Die Berechnung der Geschwindigkeit, mit der sich die Erde um die ☀️ bewegt ist ein spannendes Thema, das uns ebenfalls heute noch vor Herausforderungen stellt. In diesemwerde ich die grundlegenden Prinzipien erläutern die hinter der Berechnung der Erdgeschwindigkeit stecken. Wissenschaftliche Durchbrüche sind notwendig um den komplexen Rechenoperationen stattzugeben.
Zunächst einmal – die Erde kreist in einer nahezu kreisförmigen Bahn um die Sonne. Der Radius dieser Bahn beträgt ungefähr 150 Millionen Kilometer. Die Astronomen zeigen – ebenso wie wichtig präzise Messungen sind. Um die Geschwindigkeit zu berechnen müssen wir den Umfang der Bahnen ermitteln. Der Umfang eines Kreises berechnet sich mit der Formel U = 2r*π. Also multipliziert man den Radius mit zwei und schließlich mit π. Lagert man diese Werte – erhält man einen Umfang von etwa 942 Millionen Kilometern.
Anschließend ist es erforderlich – die Zeitspanne zu berücksichtigen. Ein vollständiger Umlauf um die Sonne benötigt rund 365⸴256 Tage. Diese Zeit repräsentiert das Jahr das wir kennen und in dem wir leben. Löst man die Geschwindigkeit durch die Formel Geschwindigkeit = Strecke / Zeit, so ergibt sich die hübsche Zahl von ungefähr 100․000 km/h oder 28 km/s. Um sich den enormen Zahlen zu nähern – das Bild wird klarer, wenn wir die Welt in Bewegung sehen.

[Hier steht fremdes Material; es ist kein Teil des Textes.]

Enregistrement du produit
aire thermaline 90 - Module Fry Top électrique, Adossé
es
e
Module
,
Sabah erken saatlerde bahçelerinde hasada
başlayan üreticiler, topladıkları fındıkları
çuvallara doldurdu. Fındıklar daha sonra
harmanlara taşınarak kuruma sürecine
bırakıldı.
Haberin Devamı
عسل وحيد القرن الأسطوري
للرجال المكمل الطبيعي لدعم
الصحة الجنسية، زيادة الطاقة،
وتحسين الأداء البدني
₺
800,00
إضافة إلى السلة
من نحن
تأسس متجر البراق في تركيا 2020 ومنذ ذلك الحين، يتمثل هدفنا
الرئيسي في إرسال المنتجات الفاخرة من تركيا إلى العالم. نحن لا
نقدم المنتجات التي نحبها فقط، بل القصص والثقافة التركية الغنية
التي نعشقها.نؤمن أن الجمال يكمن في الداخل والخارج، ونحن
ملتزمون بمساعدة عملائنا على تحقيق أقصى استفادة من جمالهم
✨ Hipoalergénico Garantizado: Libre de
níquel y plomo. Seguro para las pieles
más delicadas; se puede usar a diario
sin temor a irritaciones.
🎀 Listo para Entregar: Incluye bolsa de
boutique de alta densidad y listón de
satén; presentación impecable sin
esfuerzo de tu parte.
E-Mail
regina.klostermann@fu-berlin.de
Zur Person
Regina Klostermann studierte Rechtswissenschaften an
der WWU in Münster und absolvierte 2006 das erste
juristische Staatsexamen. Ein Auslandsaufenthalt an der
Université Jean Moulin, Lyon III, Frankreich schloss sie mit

Die Wikipedia sagt dazu: "Die Bahngeschwindigkeit der Erde beträgt im Mittel 29⸴78 km/s." Hier kommen die einzelnen Werte der Geschwindigkeit ins Spiel. Im Perihel, wenn die Erde der Sonne am nächsten ist, erreicht sie bis zu 30⸴29 km/s. Im Aphel, dagegen, wenn sie am weitesten entfernt ist, fällt diese auf etwa 29⸴29 km/s. Da hat man ein kleines Spektrum – das die Schwankungen verdeutlicht.

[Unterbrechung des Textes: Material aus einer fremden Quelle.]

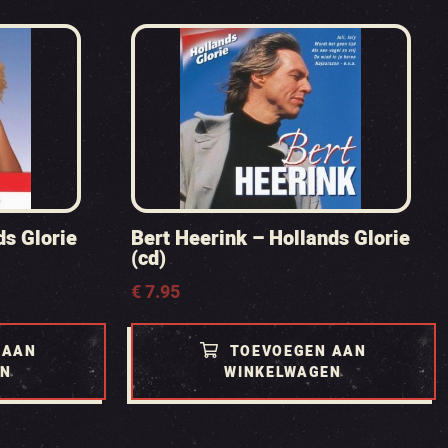
ds Glorie
Bert Heerink – Hollands Glorie
(cd)
€
7.95
 AAN
TOEVOEGEN AAN
EN
WINKELWAGEN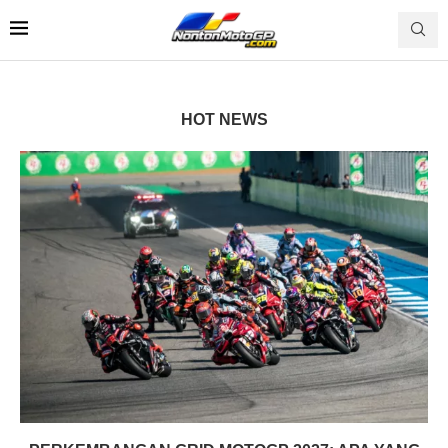
HOT NEWS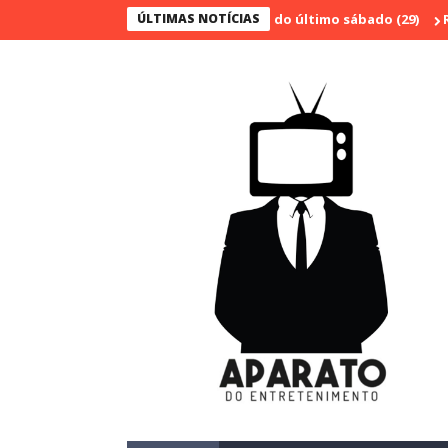
BT Brasil"; confira os números do último sábado (29)
ÚLTIMAS NOTÍCIAS
Rádio Cultu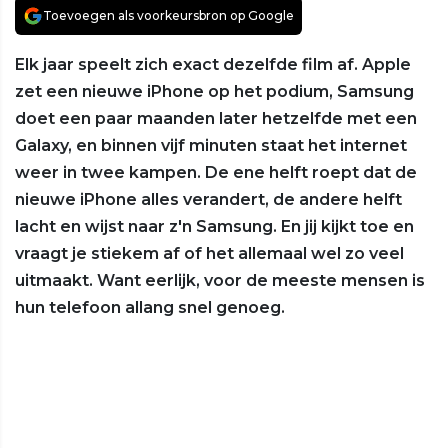
Toevoegen als voorkeursbron op Google
Elk jaar speelt zich exact dezelfde film af. Apple
zet een nieuwe iPhone op het podium, Samsung
doet een paar maanden later hetzelfde met een
Galaxy, en binnen vijf minuten staat het internet
weer in twee kampen. De ene helft roept dat de
nieuwe iPhone alles verandert, de andere helft
lacht en wijst naar z'n Samsung. En jij kijkt toe en
vraagt je stiekem af of het allemaal wel zo veel
uitmaakt. Want eerlijk, voor de meeste mensen is
hun telefoon allang snel genoeg.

Die siderische Umlaufzeit der Erde liegt bei 365⸴256 Tagen. Ein Tag ist nicht nur die Zeit die welche Erde benötigt um sich einmal um die eigene Achse zu drehen. Im Zusammenhang mit der Erdbewegung gibt es eine Vielzahl an Aspekten zu beachten. Darunter auch die Masse der Planeten. Für die Berechnung der Umlaufzeiten ist die Masse entscheidend freilich im Sonnensystem relativ vernachlässigbar, da die Masse der Sonne überwältigend ist – die Planeten machen lediglich 1% der Sonnenmasse aus.
Ein tieferer Blick in andere Sonnensysteme zeigt – die Komplexität wird größer. In Systemen mit mehreren Sonnen ´ die gemeinsam zirkulieren ` muss man andere Variablen berücksichtigen. Es gibt viele Faktoren die hier beitragen; die Masse der Sterne kann entscheidend für die Stabilität der Bahnen sein. Manchmal wird eine Sonne die andere beeinflussen. Das zeigt – wie dynamisch unser Universum ist.
Mit all diesen Informationen ausgestattet, können wir nun die Geschwindigkeit anderer Planeten berechnen. Das dritte keplerische Gesetz zum Beispiel ist ein hervorragendes Hilfsmittel. Damit gelangt man wesentlich einfacher zu den gesuchten Werten. Über Google erhält man einen Überblick über die Umlaufzeiten der Planeten und deren Eigenschaften, sodass die Vorhersagen und Berechnungen einfacher werden.
Zusammengefasst ist die Ermittlung der Geschwindigkeit alleine der Erde um die Sonne ein spannender, lehrreicher Prozess. Man benötigt Grundkenntnisse der Physik und Mathematik – eine Kombination die zusammen ein Bild verschiedene Sprünge über Zeit und Raum in unserem Sonnensystem ermöglicht. Wer sich näher mit dem Thema beschäftigt, wird rasch feststellen, dass die Erde nicht nur rund ist, allerdings auch faszinierend schnell unterwegs – und diese Reise geht weiter.